◆ DATA PROVIDED ◆
==========

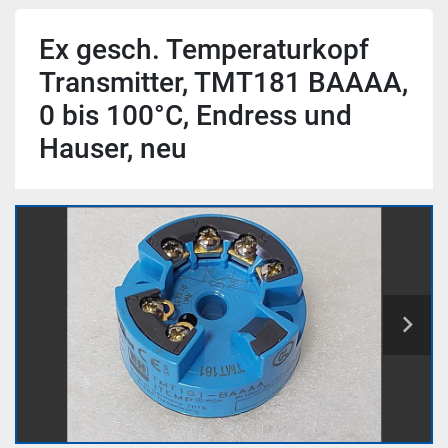
Ex gesch. Temperaturkopf
Transmitter, TMT181 BAAAA,
0 bis 100°C, Endress und
Hauser, neu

==========

◆ DIRECTIONS ◆
Set down the material above as is, without any pictures.

◆ ANSWER FOR THE TASK ◆
Ex gesch. Temperaturkopf
Transmitter, TMT181 BAAAA,
0 bis 100°C, Endress und
Hauser, neu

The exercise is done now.